Only certain lines below are wanted: those starting at the line containing "TÉMOIGNER ?" and ending at the line containing "polecom@sls.contact", both included, each retyped exactly.

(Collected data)
━━━━━━━━

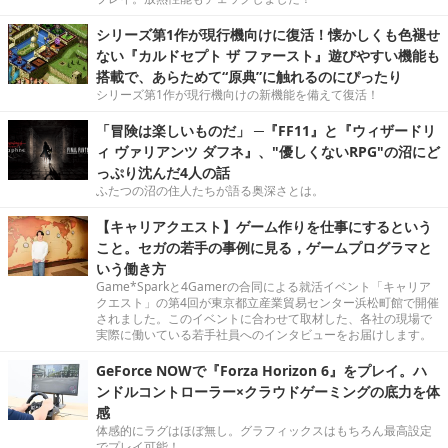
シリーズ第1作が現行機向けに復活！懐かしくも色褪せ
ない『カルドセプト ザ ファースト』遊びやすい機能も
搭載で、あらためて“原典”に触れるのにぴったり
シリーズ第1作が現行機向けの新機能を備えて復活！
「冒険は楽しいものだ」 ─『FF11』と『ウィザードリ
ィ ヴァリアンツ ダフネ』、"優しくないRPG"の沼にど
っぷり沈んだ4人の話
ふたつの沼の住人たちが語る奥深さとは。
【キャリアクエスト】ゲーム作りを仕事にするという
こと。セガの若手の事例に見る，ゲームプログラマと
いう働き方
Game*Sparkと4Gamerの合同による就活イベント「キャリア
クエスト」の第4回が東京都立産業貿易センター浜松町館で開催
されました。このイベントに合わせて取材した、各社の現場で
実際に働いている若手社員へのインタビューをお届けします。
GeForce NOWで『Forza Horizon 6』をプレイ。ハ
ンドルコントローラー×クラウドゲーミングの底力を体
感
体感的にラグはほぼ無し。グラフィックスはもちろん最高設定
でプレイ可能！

━━━━━━━━

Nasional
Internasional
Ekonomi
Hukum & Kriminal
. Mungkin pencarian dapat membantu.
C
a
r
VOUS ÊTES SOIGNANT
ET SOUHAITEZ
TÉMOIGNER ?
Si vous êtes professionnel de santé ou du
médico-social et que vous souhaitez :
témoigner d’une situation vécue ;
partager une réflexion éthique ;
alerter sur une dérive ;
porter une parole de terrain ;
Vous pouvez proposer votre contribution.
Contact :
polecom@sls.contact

━━━━━━━━

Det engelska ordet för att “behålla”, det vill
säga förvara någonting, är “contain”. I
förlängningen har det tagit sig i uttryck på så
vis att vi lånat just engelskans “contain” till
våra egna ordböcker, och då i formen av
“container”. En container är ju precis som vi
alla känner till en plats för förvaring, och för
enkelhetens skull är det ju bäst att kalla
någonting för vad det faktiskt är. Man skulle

━━━━━━━━

#### [Final answer]
TÉMOIGNER ?
Si vous êtes professionnel de santé ou du
médico-social et que vous souhaitez :
témoigner d’une situation vécue ;
partager une réflexion éthique ;
alerter sur une dérive ;
porter une parole de terrain ;
Vous pouvez proposer votre contribution.
Contact :
polecom@sls.contact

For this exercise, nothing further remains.